When a tsunami overtook northeastern Japan back in March 2011, water rushed inland more than 1 kilometer in some places. But not all areas suffered equally. According to new research out of Chiba University, areas with coastal forests actually experienced less flooding than those with levees and seawalls.
As The Mainichi reports, Professor Yoshihisa Maruyama compared satellite imagery of coastal areas in Japan against official flood maps created after the tsunami. Places without coastal forests – even if they had levees in place – saw flooding from 700 to 1,000 meters inland. Areas with forests along and near the coastline only flooded about 400 to 500 meters in.

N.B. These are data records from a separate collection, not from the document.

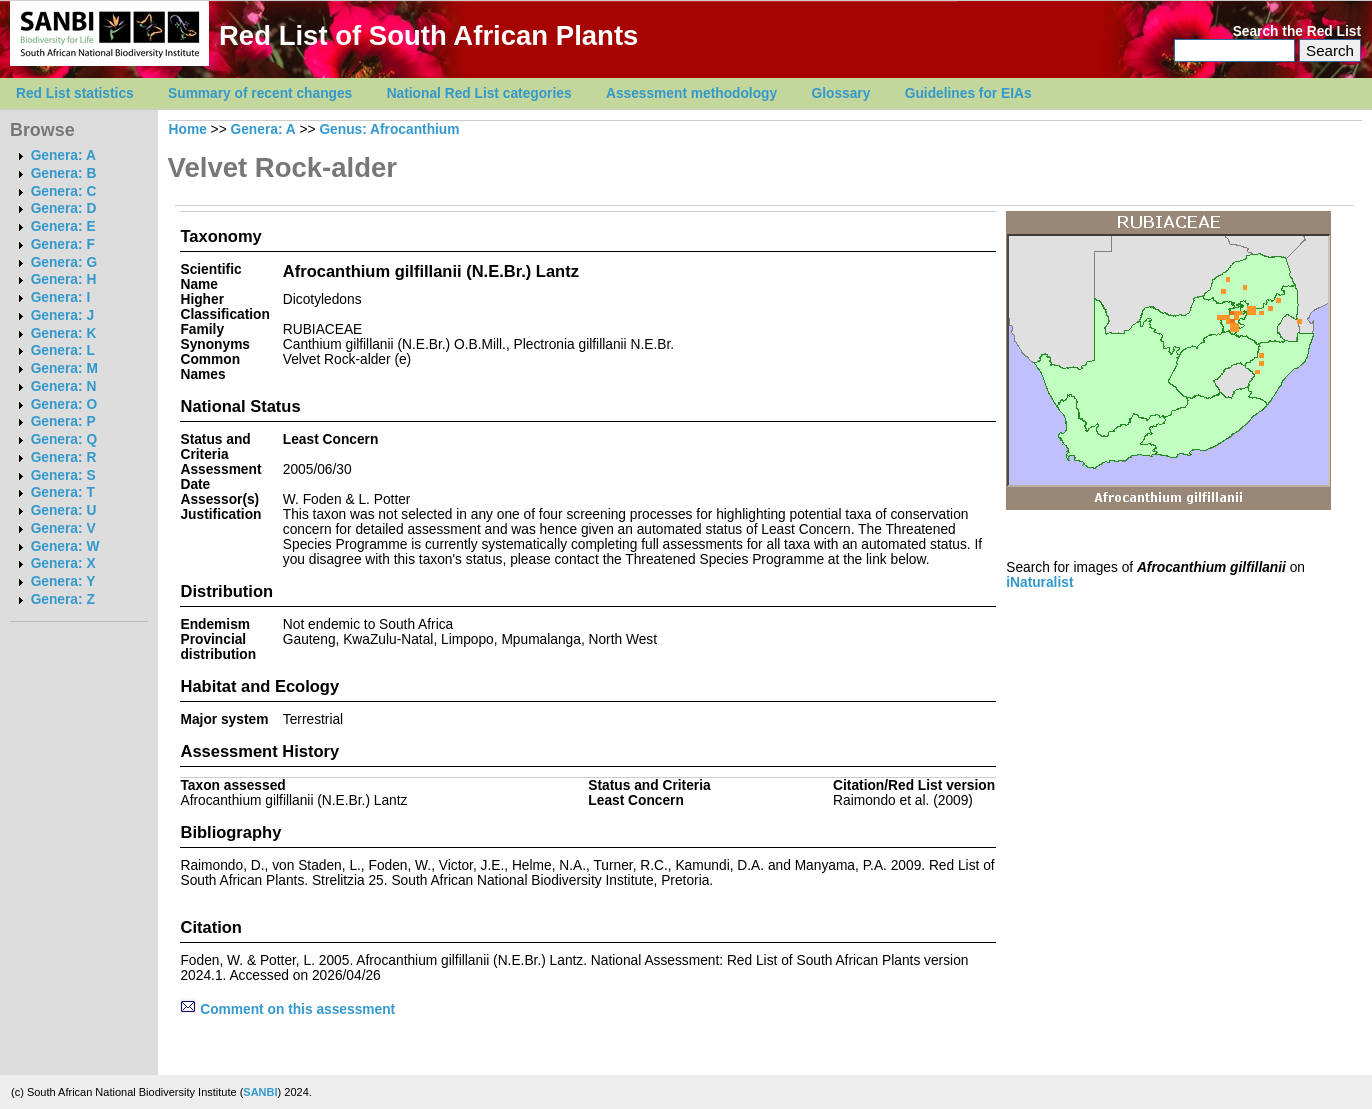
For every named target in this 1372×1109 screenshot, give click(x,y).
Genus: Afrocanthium (389, 129)
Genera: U (64, 510)
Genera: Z (63, 599)
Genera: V (63, 528)
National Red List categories (479, 93)
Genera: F (63, 244)
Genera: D (64, 208)
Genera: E (63, 226)
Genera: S (63, 475)
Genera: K (64, 333)
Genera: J (62, 315)
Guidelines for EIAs (968, 93)
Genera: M (64, 368)
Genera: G (64, 262)
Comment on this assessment (287, 1009)
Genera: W (65, 546)
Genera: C (64, 191)
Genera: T (63, 492)
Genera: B (64, 173)
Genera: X (63, 563)
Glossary (841, 93)
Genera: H (64, 279)
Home (188, 129)
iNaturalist (1039, 582)
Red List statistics (75, 93)
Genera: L (63, 350)
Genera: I (61, 297)
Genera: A (63, 155)
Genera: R (64, 457)
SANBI (260, 1092)
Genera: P (63, 421)
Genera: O (64, 404)
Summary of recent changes (260, 93)
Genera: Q (64, 439)
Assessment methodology (691, 93)
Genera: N (64, 386)
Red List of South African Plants (428, 35)
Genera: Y (63, 581)
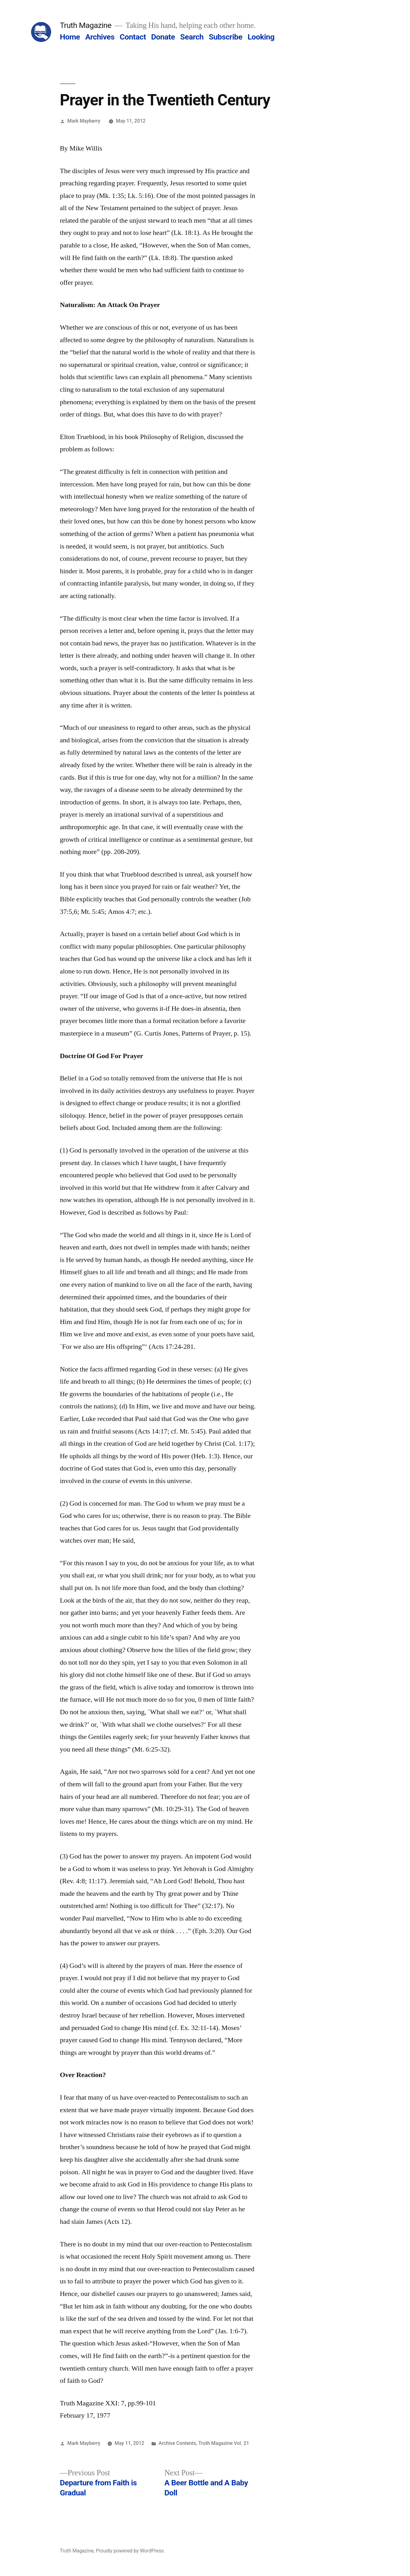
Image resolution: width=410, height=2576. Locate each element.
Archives (99, 36)
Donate (163, 36)
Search (191, 36)
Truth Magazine (85, 25)
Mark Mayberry (83, 121)
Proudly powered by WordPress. (130, 2551)
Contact (133, 36)
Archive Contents (177, 2443)
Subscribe (225, 36)
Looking (261, 36)
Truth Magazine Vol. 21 (223, 2443)
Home (70, 36)
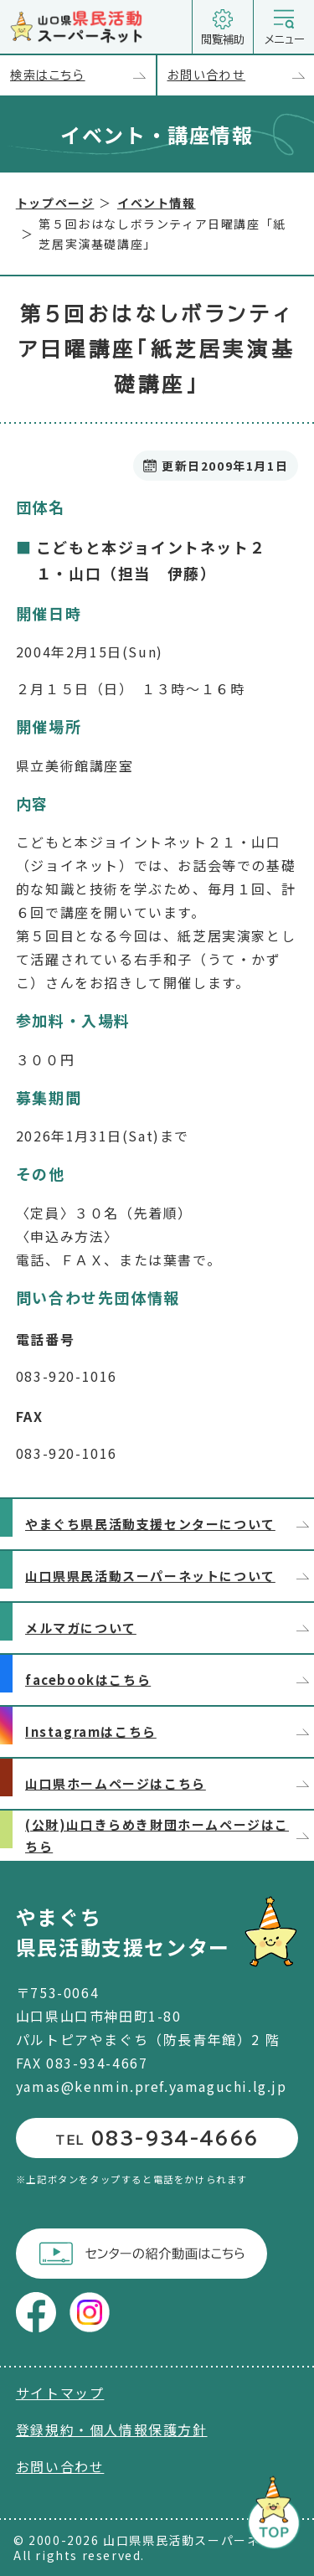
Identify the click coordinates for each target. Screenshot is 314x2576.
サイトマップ (60, 2393)
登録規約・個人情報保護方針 (112, 2429)
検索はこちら (83, 75)
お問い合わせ (241, 75)
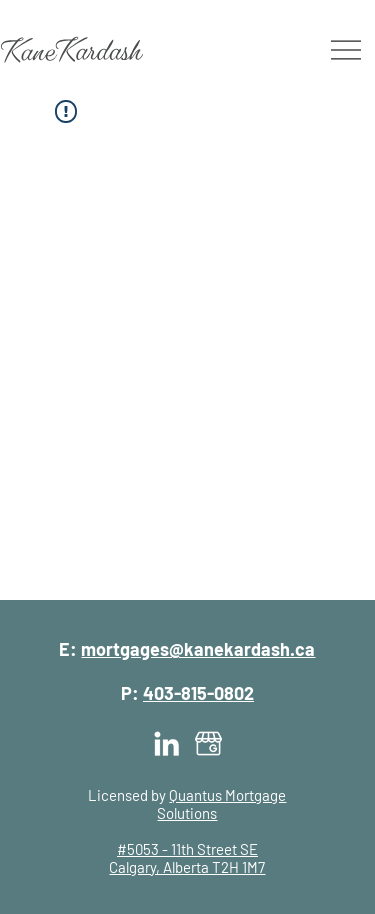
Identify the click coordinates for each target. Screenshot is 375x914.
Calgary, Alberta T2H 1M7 (187, 867)
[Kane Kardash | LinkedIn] (166, 743)
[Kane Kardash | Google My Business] (208, 743)
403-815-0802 (198, 693)
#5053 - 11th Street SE (187, 849)
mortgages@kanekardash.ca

Maruyama studied a 13-kilometer section of coastline in the city of Asahi, in Chiba prefecture, and found that even building devastation was much less severe in areas with coastal forests.
These findings could be important for coastal areas all over the world. While the threat of tsunamis may be higher in the Asia Pacific, weather- or climate change-related flooding is a ticking time bomb in cities across the world. But what if diminishing the impacts of these devastating events could be as simple as planting a bunch of trees?